» **Exercise details**: Pull every line that includes the word "ICON" from the data.

::: Given records :::

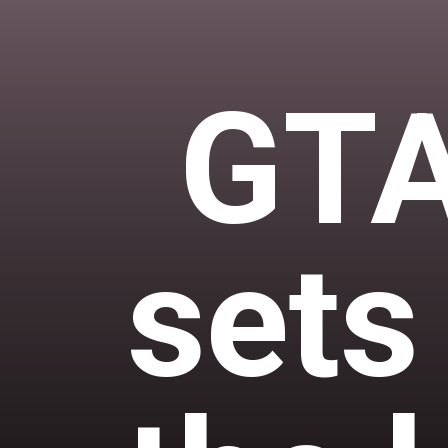
GTA
sets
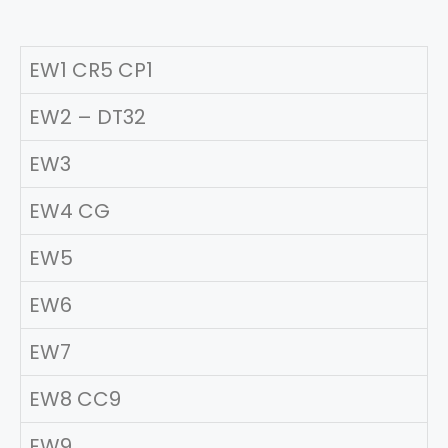
EW1 CR5 CP1
EW2 – DT32
EW3
EW4 CG
EW5
EW6
EW7
EW8 CC9
EW9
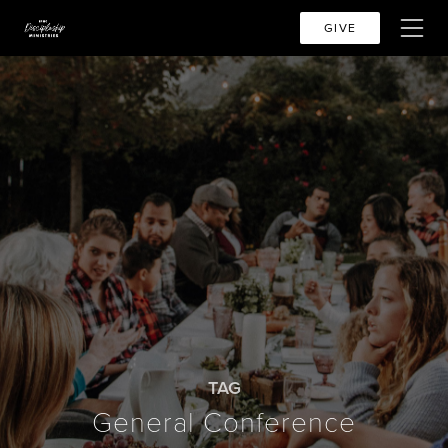
GIVE
TAG
General Conference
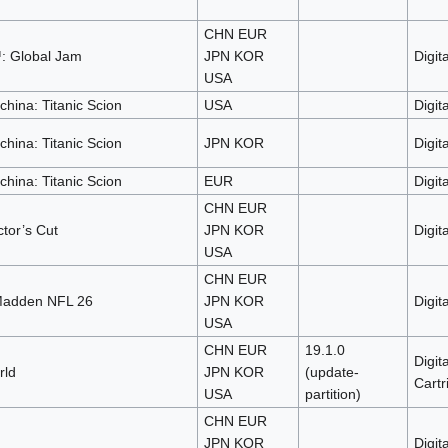
CHN EUR
: Global Jam
JPN KOR
Digita
USA
ina: Titanic Scion
USA
Digita
ina: Titanic Scion
JPN KOR
Digita
ina: Titanic Scion
EUR
Digita
CHN EUR
tor’s Cut
JPN KOR
Digita
USA
CHN EUR
adden NFL 26
JPN KOR
Digita
USA
CHN EUR
19.1.0
Digita
rld
JPN KOR
(update-
Cartr
USA
partition)
CHN EUR
JPN KOR
Digita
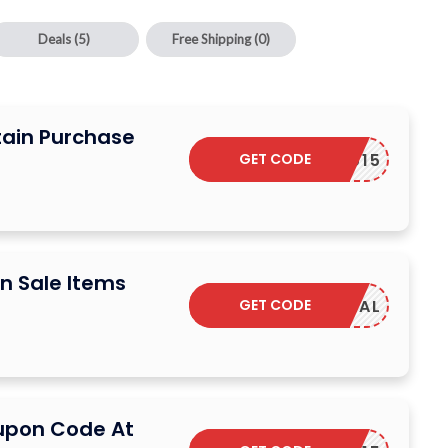
Deals
(5)
Free Shipping
(0)
tain Purchase
GET CODE
YUMIYU15
n Sale Items
GET CODE
SAVDEAL
upon Code At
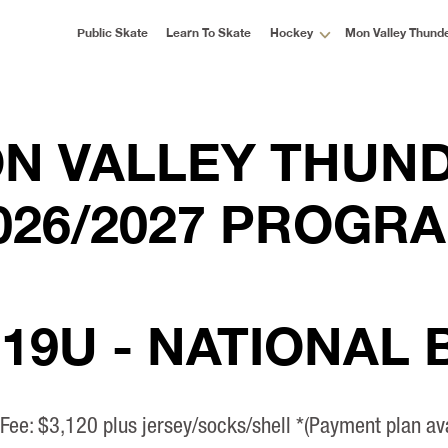
Public Skate
Learn To Skate
Hockey
Mon Valley Thund
N VALLEY THUN
026/2027 PROGR
 19U - NATIONAL
 Fee: $3,120 plus jersey/socks/shell *(Payment plan ava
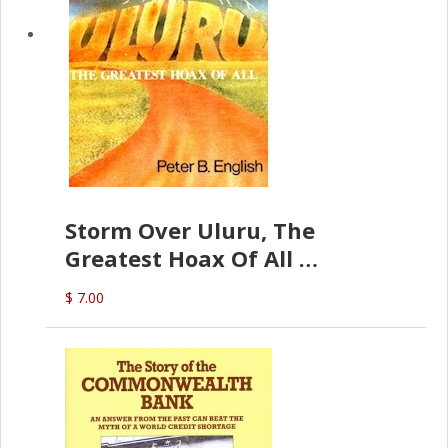
Storm Over Uluru, The
Greatest Hoax Of All
(P.B. English)
$ 7.00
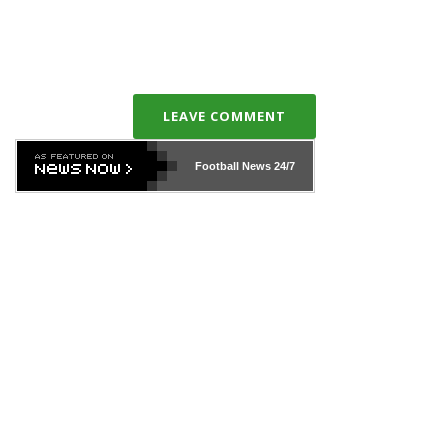
LEAVE COMMENT
Football News
24/7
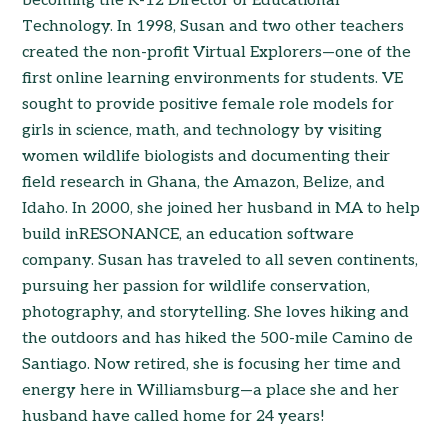
becoming the K-12 Director of Educational
Technology. In 1998, Susan and two other teachers
created the non-profit Virtual Explorers—one of the
first online learning environments for students. VE
sought to provide positive female role models for
girls in science, math, and technology by visiting
women wildlife biologists and documenting their
field research in Ghana, the Amazon, Belize, and
Idaho. In 2000, she joined her husband in MA to help
build inRESONANCE, an education software
company. Susan has traveled to all seven continents,
pursuing her passion for wildlife conservation,
photography, and storytelling. She loves hiking and
the outdoors and has hiked the 500-mile Camino de
Santiago. Now retired, she is focusing her time and
energy here in Williamsburg—a place she and her
husband have called home for 24 years!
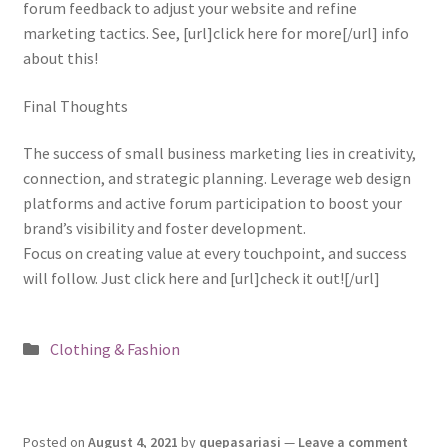
forum feedback to adjust your website and refine
marketing tactics. See, [url]click here for more[/url] info
about this!
Final Thoughts
The success of small business marketing lies in creativity,
connection, and strategic planning. Leverage web design
platforms and active forum participation to boost your
brand’s visibility and foster development.
Focus on creating value at every touchpoint, and success
will follow. Just click here and [url]check it out![/url]
Posted
Clothing & Fashion
in
Posted on
August 4, 2021
by
quepasariasi
—
Leave a comment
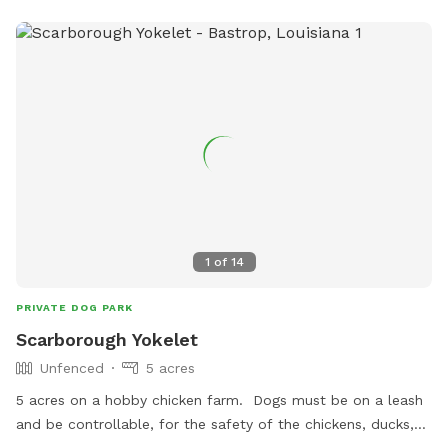
1
of
14
PRIVATE DOG PARK
Scarborough Yokelet
Unfenced
5 acres
5 acres on a hobby chicken farm. Dogs must be on a leash
and be controllable, for the safety of the chickens, ducks,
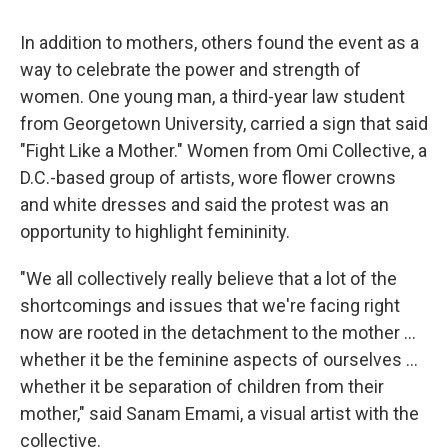
In addition to mothers, others found the event as a
way to celebrate the power and strength of
women. One young man, a third-year law student
from Georgetown University, carried a sign that said
"Fight Like a Mother." Women from Omi Collective, a
D.C.-based group of artists, wore flower crowns
and white dresses and said the protest was an
opportunity to highlight femininity.
"We all collectively really believe that a lot of the
shortcomings and issues that we're facing right
now are rooted in the detachment to the mother
...
whether it be the feminine aspects of ourselves ...
whether it be separation of children from their
mother," said Sanam Emami, a visual artist with the
collective.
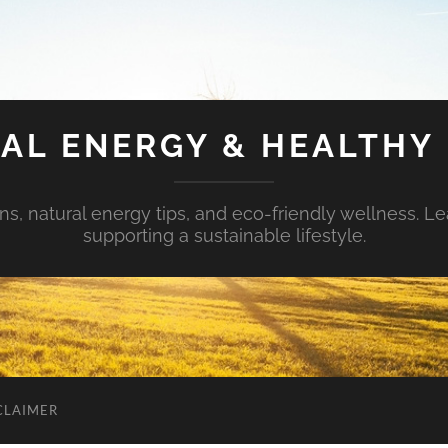
AL ENERGY & HEALTHY 
s, natural energy tips, and eco-friendly wellness. Le
supporting a sustainable lifestyle.
CLAIMER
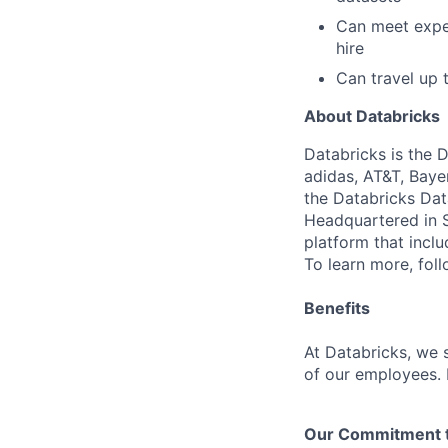
Can meet expec
hire
Can travel up
About Databricks
Databricks is the 
adidas, AT&T, Baye
the Databricks Dat
Headquartered in S
platform that incl
To learn more, fol
Benefits
At Databricks, we 
of our employees. F
Our Commitment to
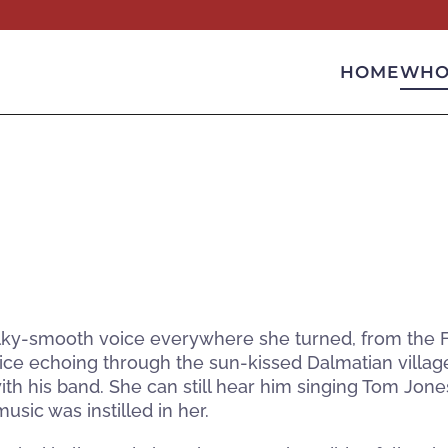
HOME
WHO
ilky-smooth voice everywhere she turned, from the FM 
ice echoing through the sun-kissed Dalmatian villag
h his band. She can still hear him singing Tom Jone
usic was instilled in her.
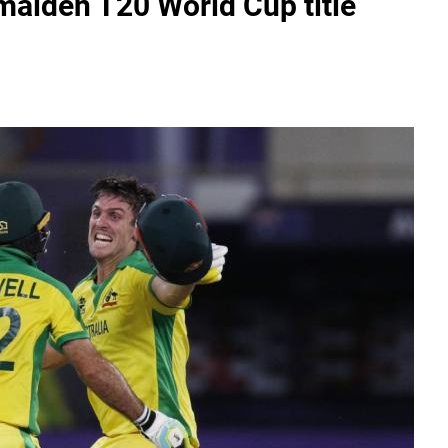
maiden T20 World Cup title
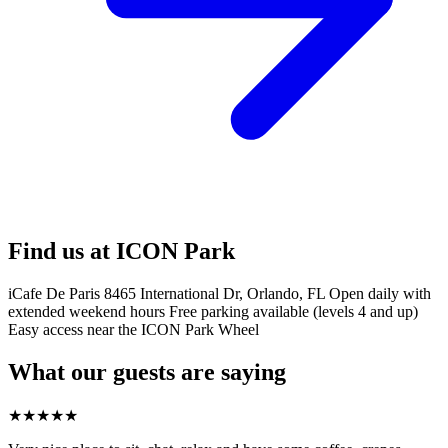
Find us at ICON Park
iCafe De Paris 8465 International Dr, Orlando, FL Open daily with
extended weekend hours Free parking available (levels 4 and up)
Easy access near the ICON Park Wheel
What our guests are saying
★
★
★
★
★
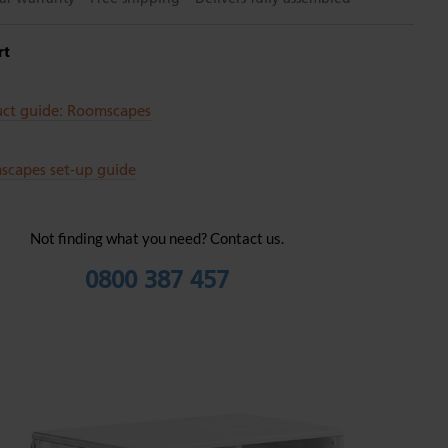
rt
uct guide: Roomscapes
scapes set-up guide
Not finding what you need? Contact us.
0800 387 457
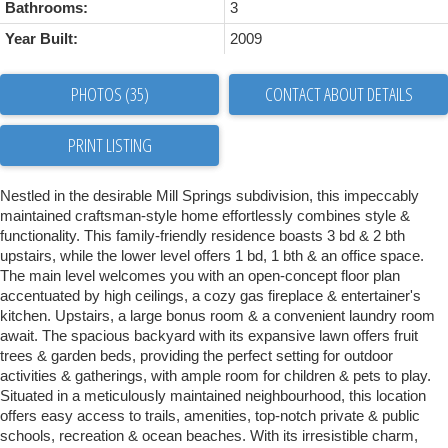
Bathrooms:
3
Year Built:
2009
PHOTOS (35)
CONTACT ABOUT DETAILS
PRINT LISTING
Nestled in the desirable Mill Springs subdivision, this impeccably
maintained craftsman-style home effortlessly combines style &
functionality. This family-friendly residence boasts 3 bd & 2 bth
upstairs, while the lower level offers 1 bd, 1 bth & an office space.
The main level welcomes you with an open-concept floor plan
accentuated by high ceilings, a cozy gas fireplace & entertainer's
kitchen. Upstairs, a large bonus room & a convenient laundry room
await. The spacious backyard with its expansive lawn offers fruit
trees & garden beds, providing the perfect setting for outdoor
activities & gatherings, with ample room for children & pets to play.
Situated in a meticulously maintained neighbourhood, this location
offers easy access to trails, amenities, top-notch private & public
schools, recreation & ocean beaches. With its irresistible charm,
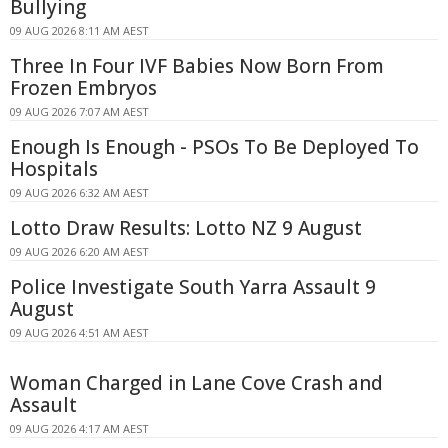
Bullying
09 AUG 2026 8:11 AM AEST
Three In Four IVF Babies Now Born From
Frozen Embryos
09 AUG 2026 7:07 AM AEST
Enough Is Enough - PSOs To Be Deployed To
Hospitals
09 AUG 2026 6:32 AM AEST
Lotto Draw Results: Lotto NZ 9 August
09 AUG 2026 6:20 AM AEST
Police Investigate South Yarra Assault 9
August
09 AUG 2026 4:51 AM AEST
Woman Charged in Lane Cove Crash and
Assault
09 AUG 2026 4:17 AM AEST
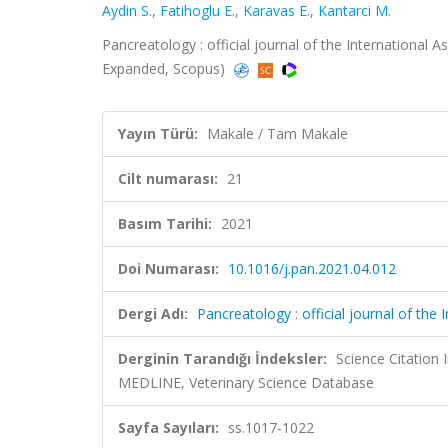
Aydin S.
,
Fatihoglu E.
,
Karavas E.
,
Kantarci M.
Pancreatology : official journal of the International As
Expanded, Scopus)
Yayın Türü:
Makale / Tam Makale
Cilt numarası:
21
Basım Tarihi:
2021
Doi Numarası:
10.1016/j.pan.2021.04.012
Dergi Adı:
Pancreatology : official journal of the I
Derginin Tarandığı İndeksler:
Science Citatio
MEDLINE, Veterinary Science Database
Sayfa Sayıları:
ss.1017-1022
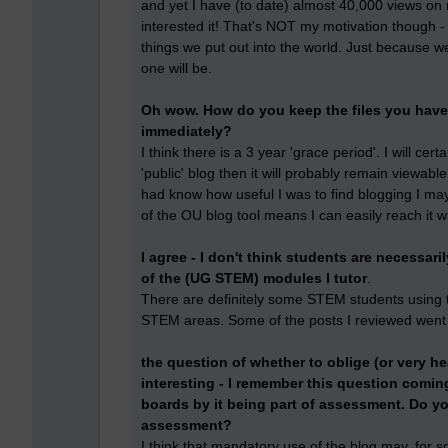
and yet I have (to date) almost 40,000 views on
interested it! That's NOT my motivation though -
things we put out into the world. Just because w
one will be.
Oh wow. How do you keep the files you have 
immediately?
I think there is a 3 year 'grace period'. I will cer
'public' blog then it will probably remain viewable
had know how useful I was to find blogging I may
of the OU blog tool means I can easily reach it 
I agree - I don't think students are necessaril
of the (UG STEM) modules I tutor
.
There are definitely some STEM students using th
STEM areas. Some of the posts I reviewed went
the question of whether to oblige (or very he
interesting - I remember this question comi
boards by it being part of assessment. Do you
assessment?
I think that mandatory use of the blog may, for s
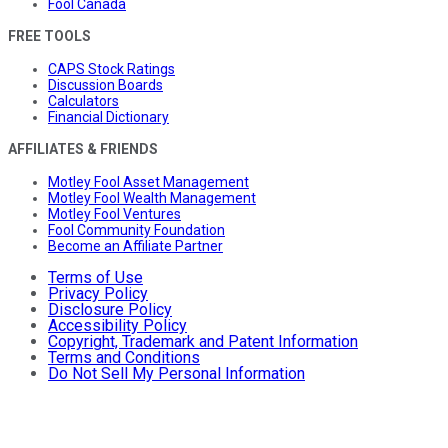
Fool Canada
FREE TOOLS
CAPS Stock Ratings
Discussion Boards
Calculators
Financial Dictionary
AFFILIATES & FRIENDS
Motley Fool Asset Management
Motley Fool Wealth Management
Motley Fool Ventures
Fool Community Foundation
Become an Affiliate Partner
Terms of Use
Privacy Policy
Disclosure Policy
Accessibility Policy
Copyright, Trademark and Patent Information
Terms and Conditions
Do Not Sell My Personal Information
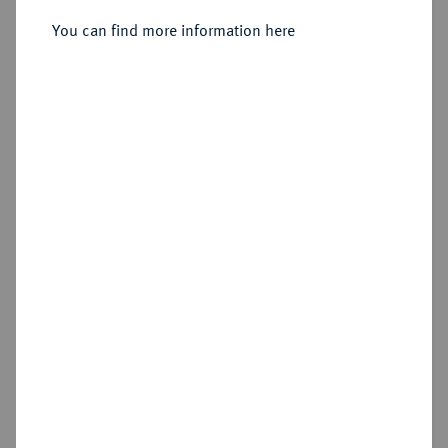
Konv.-Taler 1794, Wien.
You can find more information here
Sold
Estimated price : €2,000
Hammer price
€3,800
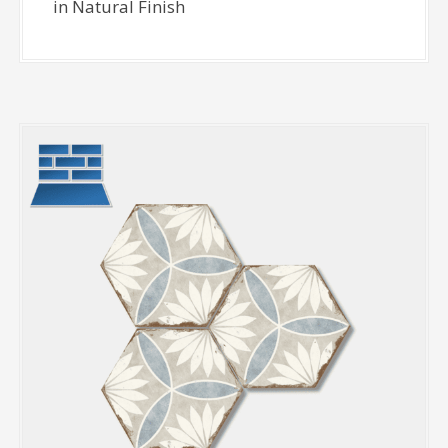
in Natural Finish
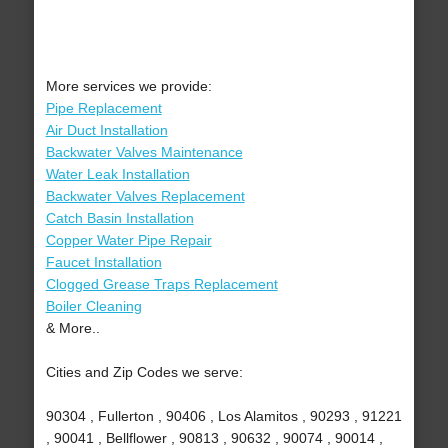
More services we provide:
Pipe Replacement
Air Duct Installation
Backwater Valves Maintenance
Water Leak Installation
Backwater Valves Replacement
Catch Basin Installation
Copper Water Pipe Repair
Faucet Installation
Clogged Grease Traps Replacement
Boiler Cleaning
& More..
Cities and Zip Codes we serve:
90304 , Fullerton , 90406 , Los Alamitos , 90293 , 91221
, 90041 , Bellflower , 90813 , 90632 , 90074 , 90014 ,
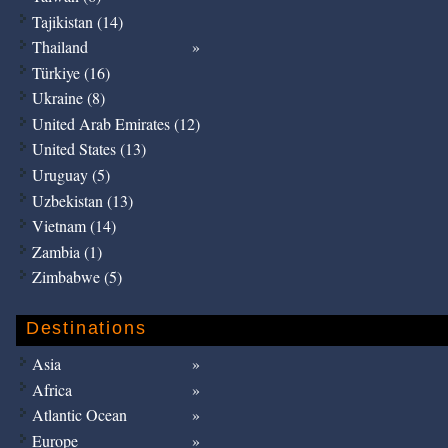
Tajikistan (14)
Thailand
Türkiye (16)
Ukraine (8)
United Arab Emirates (12)
United States (13)
Uruguay (5)
Uzbekistan (13)
Vietnam (14)
Zambia (1)
Zimbabwe (5)
Destinations
Asia
Africa
Atlantic Ocean
Europe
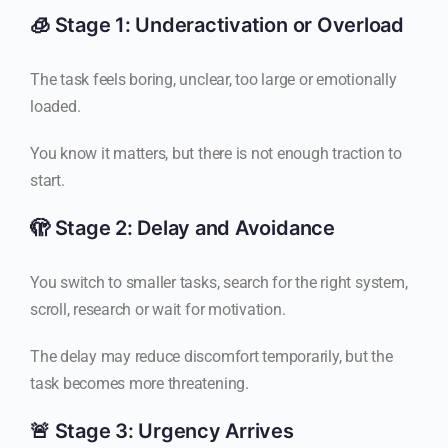
🧊 Stage 1: Underactivation or Overload
The task feels boring, unclear, too large or emotionally
loaded.
You know it matters, but there is not enough traction to
start.
🫣 Stage 2: Delay and Avoidance
You switch to smaller tasks, search for the right system,
scroll, research or wait for motivation.
The delay may reduce discomfort temporarily, but the
task becomes more threatening.
🚨 Stage 3: Urgency Arrives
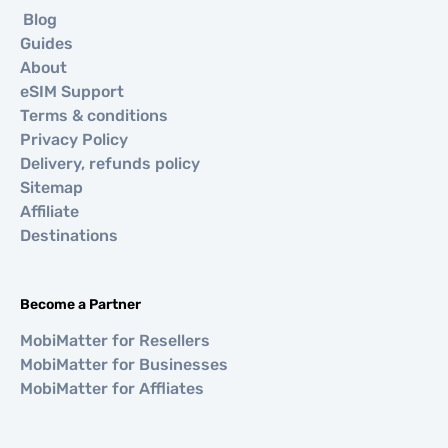
Blog
Guides
About
eSIM Support
Terms & conditions
Privacy Policy
Delivery, refunds policy
Sitemap
Affiliate
Destinations
Become a Partner
MobiMatter for Resellers
MobiMatter for Businesses
MobiMatter for Affliates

:::

» **Result of this task**:
Find us at ICON Park
Easy access near the ICON Park Wheel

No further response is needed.